* Supplied entries *
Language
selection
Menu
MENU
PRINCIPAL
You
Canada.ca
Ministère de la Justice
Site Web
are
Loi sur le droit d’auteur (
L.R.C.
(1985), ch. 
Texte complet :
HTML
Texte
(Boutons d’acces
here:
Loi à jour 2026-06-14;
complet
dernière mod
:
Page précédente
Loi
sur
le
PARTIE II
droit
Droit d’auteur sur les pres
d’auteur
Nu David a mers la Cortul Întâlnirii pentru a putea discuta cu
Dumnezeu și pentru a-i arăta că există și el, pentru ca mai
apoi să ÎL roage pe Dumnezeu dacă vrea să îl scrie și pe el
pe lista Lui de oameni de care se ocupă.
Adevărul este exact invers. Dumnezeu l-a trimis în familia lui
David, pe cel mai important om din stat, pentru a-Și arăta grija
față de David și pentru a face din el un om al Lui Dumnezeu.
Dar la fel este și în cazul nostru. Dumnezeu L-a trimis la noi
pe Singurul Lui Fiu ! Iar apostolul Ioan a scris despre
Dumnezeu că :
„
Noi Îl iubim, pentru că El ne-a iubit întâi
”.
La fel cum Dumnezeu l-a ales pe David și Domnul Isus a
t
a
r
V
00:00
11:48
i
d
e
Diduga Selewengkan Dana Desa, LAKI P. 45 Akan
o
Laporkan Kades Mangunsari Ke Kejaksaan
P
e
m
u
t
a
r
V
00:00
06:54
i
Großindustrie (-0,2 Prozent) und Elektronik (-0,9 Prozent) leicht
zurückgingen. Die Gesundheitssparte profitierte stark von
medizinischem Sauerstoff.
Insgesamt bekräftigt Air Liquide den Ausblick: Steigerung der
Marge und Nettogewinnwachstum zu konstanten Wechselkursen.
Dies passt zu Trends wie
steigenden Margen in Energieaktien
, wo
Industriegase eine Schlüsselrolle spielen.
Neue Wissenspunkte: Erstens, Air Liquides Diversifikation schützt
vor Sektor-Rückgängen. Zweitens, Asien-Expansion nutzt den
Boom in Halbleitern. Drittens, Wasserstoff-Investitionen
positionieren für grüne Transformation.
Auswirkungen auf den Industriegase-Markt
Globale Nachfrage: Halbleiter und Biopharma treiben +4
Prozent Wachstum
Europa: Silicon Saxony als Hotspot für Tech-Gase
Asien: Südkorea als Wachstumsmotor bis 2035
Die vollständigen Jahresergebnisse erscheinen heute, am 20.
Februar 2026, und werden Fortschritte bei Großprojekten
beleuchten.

* Exercise description *
An exact copy of the entries from the line containing "Dumnezeu și pentru" through the last line is the expected answer.

* Written reply *
Dumnezeu și pentru a-i arăta că există și el, pentru ca mai
apoi să ÎL roage pe Dumnezeu dacă vrea să îl scrie și pe el
pe lista Lui de oameni de care se ocupă.
Adevărul este exact invers. Dumnezeu l-a trimis în familia lui
David, pe cel mai important om din stat, pentru a-Și arăta grija
față de David și pentru a face din el un om al Lui Dumnezeu.
Dar la fel este și în cazul nostru. Dumnezeu L-a trimis la noi
pe Singurul Lui Fiu ! Iar apostolul Ioan a scris despre
Dumnezeu că :
„
Noi Îl iubim, pentru că El ne-a iubit întâi
”.
La fel cum Dumnezeu l-a ales pe David și Domnul Isus a
t
a
r
V
00:00
11:48
i
d
e
Diduga Selewengkan Dana Desa, LAKI P. 45 Akan
o
Laporkan Kades Mangunsari Ke Kejaksaan
P
e
m
u
t
a
r
V
00:00
06:54
i
Großindustrie (-0,2 Prozent) und Elektronik (-0,9 Prozent) leicht
zurückgingen. Die Gesundheitssparte profitierte stark von
medizinischem Sauerstoff.
Insgesamt bekräftigt Air Liquide den Ausblick: Steigerung der
Marge und Nettogewinnwachstum zu konstanten Wechselkursen.
Dies passt zu Trends wie
steigenden Margen in Energieaktien
, wo
Industriegase eine Schlüsselrolle spielen.
Neue Wissenspunkte: Erstens, Air Liquides Diversifikation schützt
vor Sektor-Rückgängen. Zweitens, Asien-Expansion nutzt den
Boom in Halbleitern. Drittens, Wasserstoff-Investitionen
positionieren für grüne Transformation.
Auswirkungen auf den Industriegase-Markt
Globale Nachfrage: Halbleiter und Biopharma treiben +4
Prozent Wachstum
Europa: Silicon Saxony als Hotspot für Tech-Gase
Asien: Südkorea als Wachstumsmotor bis 2035
Die vollständigen Jahresergebnisse erscheinen heute, am 20.
Februar 2026, und werden Fortschritte bei Großprojekten
beleuchten.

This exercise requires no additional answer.